Rio Vista Energy Partners L.P. (NASDAQ: RVEP), an energy services master limited partnership, announced today that it had entered into a non-binding letter of intent (LOI) on July 29, 2009 to sell its wholly-owned subsidiary, Regional Enterprises Inc. (Regional) to an undisclosed buyer (Buyer). Under the terms of the LOI, the purchase price to Buyer to acquire 100% of the outstanding stock of Regional held by Rio Vista will be $5,000,000, less certain adjustments as described in the LOI and less deposits of $250,000 received from Buyer in connection with the LOI. Buyer will assume all the obligations of Regional, except for obligations of Regional to Rio Vista and/or any of its affiliates, totaling approximately $2,500,000 at June 30, 2009 (Affiliate Obligations) for which a portion of the purchase price will be applied for payment of the Affiliate Obligations by Regional at closing. The closing is to occur no later than September 28, 2009, unless extended as a result of permitted delays as prescribed in the LOI (Permitted Delays). The Permitted Delays generally consist of Rio Vista’s requirement to deliver financial statements of Regional to Buyer by August 21, 2009, Rio Vista’s decision to seek a satisfactory fairness opinion for the transaction, Rio Vista’s decision to seek the necessary unitholder approval for the transaction, delays associated with Regional’s collateralized lender to approve and finalize the required consent for Buyer to assume such obligation, and/or any other condition which Rio Vista believes is required to consummate the transaction.

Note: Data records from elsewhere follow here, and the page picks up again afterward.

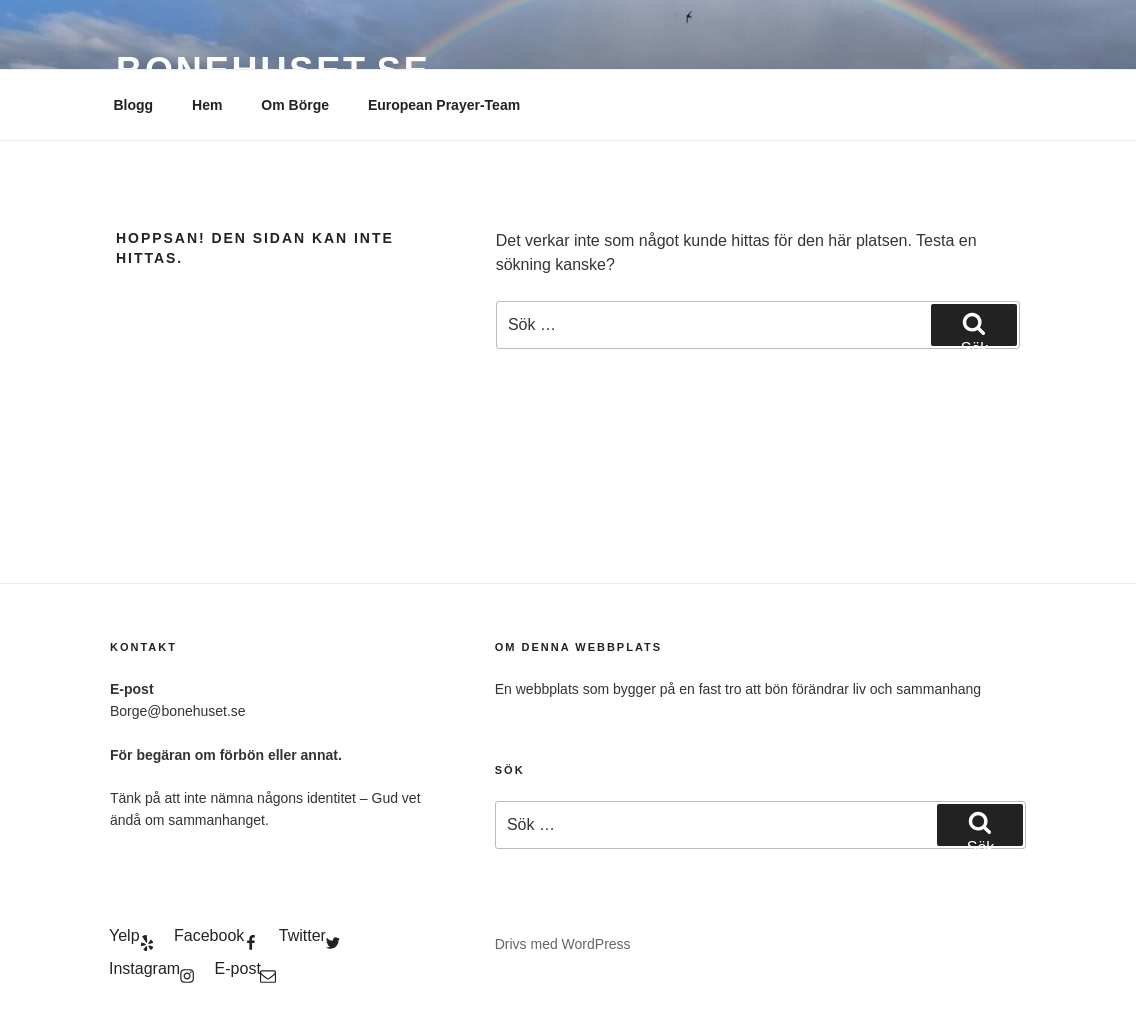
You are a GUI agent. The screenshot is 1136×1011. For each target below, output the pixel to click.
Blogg (134, 105)
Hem (207, 105)
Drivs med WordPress (563, 944)
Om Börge (295, 105)
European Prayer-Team (444, 105)
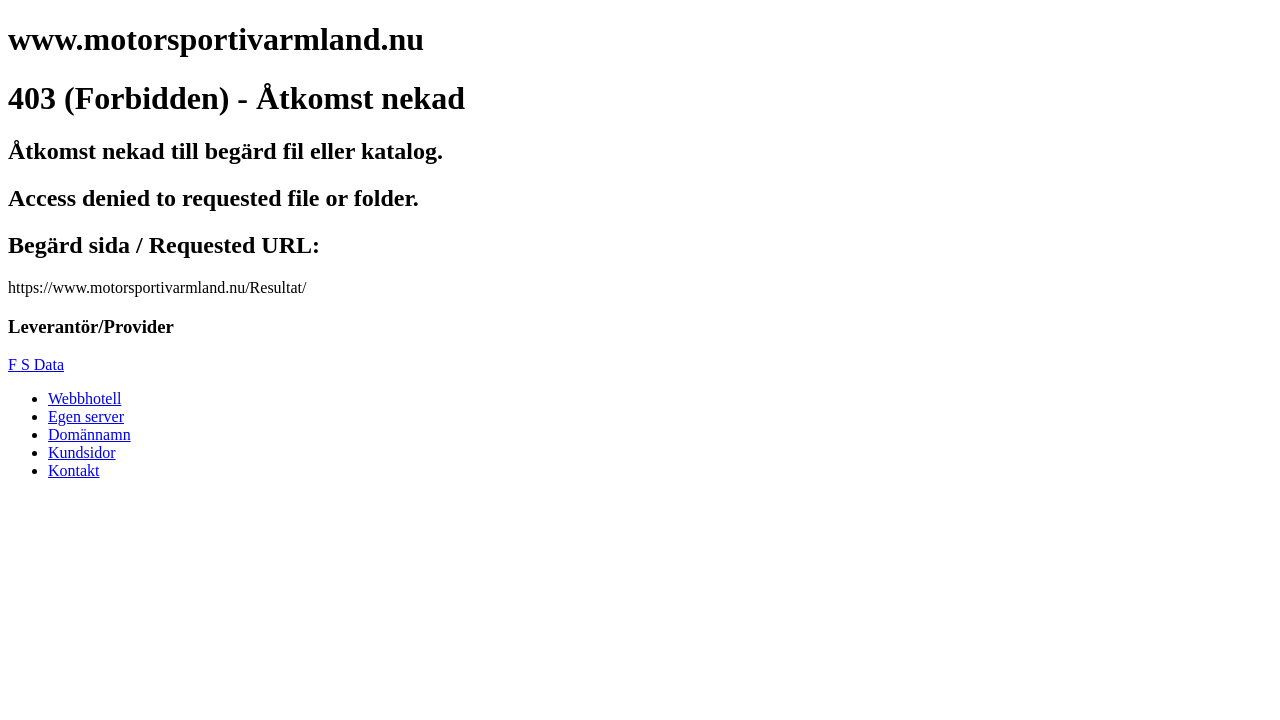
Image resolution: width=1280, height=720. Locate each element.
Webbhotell (84, 398)
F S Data (36, 364)
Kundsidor (82, 452)
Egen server (86, 416)
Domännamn (89, 434)
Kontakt (74, 470)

The LOI is non-binding and an actual closing as prescribed in the LOI is subject to many conditions and uncertainties related to both Buyer and/or Rio Vista. In the event that the sale of Regional takes place as prescribed in the LOI, Rio Vista believes that the amount of cash received from Buyer will be sufficient for Rio Vista to satisfy all of its obligations to its creditors. Upon the sale of Regional to Buyer, Rio Vista would no longer have any operating assets and Rio Vista estimates that there will be minimal remaining cash. Rio Vista would not have any other current sources of additional cash flow.
If the sale of Regional to Buyer is not consummated as prescribed herein, Rio Vista may seek to sell Regional to other parties or may elect to continue to operate Regional. Rio Vista currently has a deficit in working capital and a loss from continuing operations. If the amount of proceeds raised from the sale of Regional or the existing cash flow generated from continuing to operate Regional are not sufficient to satisfy Rio Vista’s obligations, Rio Vista would likely be required to seek other alternatives which could include protection under the U.S. bankruptcy laws.
About Rio Vista Energy Partners L.P.
Rio Vista is a master limited partnership engaged in liquid bulk storage, transloading and transportation of chemicals and petroleum products through its assets and operations in Hopewell, Virginia. Penn Octane Corporation (OTCBB: POCC) owns 75% of Rio Vista GP LLC, the general partner of Rio Vista.
Certain of the statements in this news release are forward-looking statements, including statements regarding the sale of Regional and the ability to satisfy obligations to creditors from proceeds received from the sale of Regional, if completed. There is no assurance that Rio Vista’s will be successful in selling Regional or if the proceeds from the sale will be in the amounts as described in the LOI and/or if the proceeds will be sufficient to satisfy existing obligations. Additional information regarding risks affecting Rio Vista’s business may be found in Rio Vista’s most recent reports on Form 8-K, Form 10-Q and Form 10-K filed with the Securities and Exchange Commission.